(ABOUT THIS EXERCISE)
Scan the entries and copy each line where the word "avatar" is present.
[[ DATA TO EXAMINE open ]]
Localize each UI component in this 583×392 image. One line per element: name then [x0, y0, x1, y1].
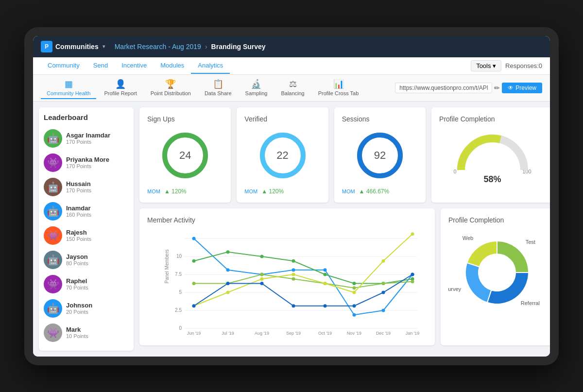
sub-nav-data-share-label: Data Share: [205, 90, 232, 96]
pie-segment: [487, 273, 529, 304]
member-info: Raphel 70 Points: [66, 277, 129, 290]
svg-text:Oct '19: Oct '19: [318, 331, 332, 336]
profile-pie-card: Profile Completion TestReferralQualifyin…: [441, 208, 550, 345]
sessions-donut-container: 92: [342, 129, 418, 182]
avatar: 🤖: [44, 299, 62, 318]
member-name: Raphel: [66, 277, 129, 285]
sub-nav-sampling[interactable]: 🔬 Sampling: [240, 77, 274, 99]
sub-nav-point-distribution-label: Point Distribution: [151, 90, 191, 96]
preview-button[interactable]: 👁 Preview: [502, 83, 542, 93]
verified-value: 22: [276, 149, 288, 162]
member-info: Johnson 20 Points: [66, 302, 129, 315]
member-points: 10 Points: [66, 333, 129, 339]
data-point: [292, 259, 295, 262]
nav-analytics[interactable]: Analytics: [191, 58, 230, 74]
data-point: [382, 282, 385, 285]
series-line: [194, 274, 412, 306]
logo-area: P Communities ▾: [41, 41, 105, 52]
tools-button[interactable]: Tools ▾: [471, 60, 501, 71]
member-info: Jayson 80 Points: [66, 253, 129, 266]
data-point: [260, 255, 264, 258]
data-point: [382, 308, 385, 312]
sub-nav-profile-report[interactable]: 👤 Profile Report: [98, 77, 142, 99]
data-point: [324, 304, 327, 307]
nav-community[interactable]: Community: [41, 58, 86, 74]
gauge-container: [454, 129, 532, 172]
device-frame: P Communities ▾ Market Research - Aug 20…: [24, 27, 559, 365]
avatar: 👾: [44, 226, 62, 245]
svg-text:5: 5: [179, 290, 182, 295]
leaderboard-item: 🤖 Johnson 20 Points: [44, 296, 129, 321]
nav-incentive[interactable]: Incentive: [115, 58, 154, 74]
sub-nav-sampling-label: Sampling: [245, 90, 268, 96]
svg-text:Sep '19: Sep '19: [286, 331, 301, 336]
avatar: 👾: [44, 324, 62, 342]
leaderboard-item: 👾 Raphel 70 Points: [44, 272, 129, 296]
right-panel: Sign Ups 24 MOM: [139, 107, 550, 351]
top-bar: P Communities ▾ Market Research - Aug 20…: [33, 36, 550, 57]
avatar: 🤖: [44, 202, 62, 221]
member-info: Asgar Inamdar 170 Points: [66, 132, 129, 145]
profile-pie-title: Profile Completion: [448, 216, 546, 224]
sub-nav-profile-report-label: Profile Report: [104, 90, 137, 96]
sub-nav-balancing[interactable]: ⚖ Balancing: [275, 77, 310, 99]
nav-send[interactable]: Send: [86, 58, 115, 74]
sessions-card: Sessions 92 MOM: [334, 107, 426, 203]
data-point: [324, 273, 327, 276]
communities-dropdown-icon[interactable]: ▾: [103, 44, 105, 49]
sub-nav-point-distribution[interactable]: 🏆 Point Distribution: [145, 77, 197, 99]
data-share-icon: 📋: [213, 79, 223, 89]
sessions-footer: MOM ▲ 466.67%: [342, 188, 418, 195]
member-name: Rajesh: [66, 229, 129, 236]
data-point: [226, 268, 230, 272]
data-point: [226, 282, 230, 285]
pie-segment: [497, 241, 529, 273]
member-name: Hussain: [66, 180, 129, 187]
data-point: [324, 268, 327, 272]
member-points: 170 Points: [66, 139, 129, 145]
series-line: [194, 274, 412, 288]
pie-label: Web: [463, 235, 473, 240]
point-distribution-icon: 🏆: [165, 79, 176, 89]
activity-chart-svg: 0 2.5 5 7.5 10 Jun '19 Jul '19 Aug '19 S…: [165, 229, 427, 336]
data-point: [192, 259, 196, 262]
signups-title: Sign Ups: [147, 115, 223, 123]
svg-text:0: 0: [179, 325, 182, 331]
activity-card: Member Activity Panel Members: [139, 208, 435, 345]
activity-title: Member Activity: [147, 216, 427, 224]
data-point: [192, 282, 196, 285]
stats-row: Sign Ups 24 MOM: [139, 107, 550, 203]
url-input[interactable]: [395, 83, 492, 93]
communities-label[interactable]: Communities: [55, 43, 99, 51]
pie-segment: [467, 241, 497, 267]
sub-nav-profile-cross-tab[interactable]: 📊 Profile Cross Tab: [312, 77, 365, 99]
member-points: 20 Points: [66, 309, 129, 315]
verified-title: Verified: [244, 115, 320, 123]
pie-label: Test: [526, 239, 535, 245]
nav-bar: Community Send Incentive Modules Analyti…: [33, 57, 550, 75]
member-points: 160 Points: [66, 212, 129, 218]
edit-url-icon[interactable]: ✏: [494, 84, 500, 92]
svg-text:10: 10: [176, 254, 182, 259]
logo-icon: P: [41, 41, 52, 52]
member-points: 150 Points: [66, 236, 129, 242]
data-point: [292, 277, 295, 280]
pie-chart-svg: TestReferralQualifying SurveyWeb: [448, 229, 546, 316]
sub-nav-data-share[interactable]: 📋 Data Share: [199, 77, 238, 99]
verified-donut-container: 22: [244, 129, 320, 182]
sub-nav: ▦ Community Health 👤 Profile Report 🏆 Po…: [33, 75, 550, 102]
data-point: [226, 250, 230, 254]
member-name: Mark: [66, 326, 129, 333]
data-point: [353, 286, 356, 290]
profile-completion-top-title: Profile Completion: [439, 115, 546, 123]
svg-text:Aug '19: Aug '19: [255, 331, 269, 336]
signups-footer: MOM ▲ 120%: [147, 188, 223, 195]
nav-modules[interactable]: Modules: [154, 58, 191, 74]
signups-donut: 24: [158, 129, 212, 182]
breadcrumb-link[interactable]: Market Research - Aug 2019: [115, 43, 201, 51]
sub-nav-community-health[interactable]: ▦ Community Health: [41, 77, 96, 99]
community-health-icon: ▦: [65, 79, 73, 89]
leaderboard-item: 👾 Priyanka More 170 Points: [44, 151, 129, 175]
data-point: [411, 232, 414, 236]
data-point: [353, 282, 356, 285]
[[ DATA TO EXAMINE closed ]]
(COMPLETED TASK)
avatar: 🤖: [44, 299, 62, 318]
avatar: 👾: [44, 226, 62, 245]
avatar: 👾: [44, 324, 62, 342]
avatar: 🤖: [44, 202, 62, 221]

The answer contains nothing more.